視線の先にはエクスがいた。たなびく黄金の髪。漆黒の羽根と胴を持つ馬に跨り、その手には華美な装飾の短い杖が握られている。
「エクス殿下」
「不敬であるぞロミアス。ここは戦場だ。己の身一つ守れぬひよっ子一人、どうなろうがそやつの自業自得だ。なぁ兄上殿!」
エクスが声を張り上げる。グリフォンと大トカゲの攻撃に対し、魔法で土の壁を召喚し応戦していた想い人の顔が、こちらを向いた。
「ユウマ!」
シュルツの側にいた大トカゲが、見えない壁の様な圧に弾き飛ばされ吹き飛ぶ。
杖を構えたダミアンが「ロミアス!」と声を上げると同時、彼らは俺を挟んで向かい合わせの体勢を取る。
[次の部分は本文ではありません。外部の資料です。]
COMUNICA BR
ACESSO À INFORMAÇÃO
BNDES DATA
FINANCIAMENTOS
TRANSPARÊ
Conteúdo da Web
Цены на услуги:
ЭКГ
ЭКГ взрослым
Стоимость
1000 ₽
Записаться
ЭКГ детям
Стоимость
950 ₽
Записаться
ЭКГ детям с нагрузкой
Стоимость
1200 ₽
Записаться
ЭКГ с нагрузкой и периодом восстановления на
「エクス殿下! どうかここは我らに任せ、貴殿は上空のグリフォンのお相手を」
「私に指図をするなダミアン! ……だがまぁ、良い。兄上のお守りにもそろそろ飽いた頃合いだ。ここは一気にカタをつけるとしよう」
そう言うとエクスは馬の手綱を引いて旋回し、二匹のグリフォンが舞う方向へと飛び去る。
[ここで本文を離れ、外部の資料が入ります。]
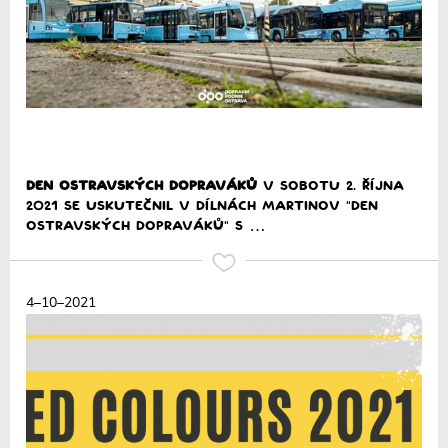
Den ostravských DOPRAVÁKŮ
V sobotu 2. října
2021 se uskutečnil v dílnách Martinov "Den
ostravských dopraváků" s …
Přečíst
4–10–2021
周囲には大トカゲと応戦するまばらな兵達。グリフォン相手に連携した動きで魔法を当てる貴族らの姿。幸いにも敵の攻撃は単調で、これなら何とかなりそうな気もする。
「シュルツ様! こちらに……!」
シュルツは、横目にダミアンが杖を構えているのを確認した後こちらへと駆け出す。案の定、ずるずると彼のほう目がけ這い寄る大トカゲの姿。だがダミアンの魔法が発動する方が早い。そう思った時だった。
「ギャァアウ!」
突如、魔物の姿が激しい閃光の中に消え、一瞬でその姿が蒸発する。光が止んだ後、魔物がいた箇所の地面はじゅうじゅうと焼け焦げ、一部が溶岩と化していた。
「私が来たからにはもう安心です! シュルツ様」
勇ましくも愛らしい、のびやかな少年の声。
声のする方を見上げれば、そこにはつい数時間前に見かけた白金の髪を持つ美少年。純白の疾馬に乗り得意満面の笑みで杖を掲げるナルシス・ペーリエの姿があった。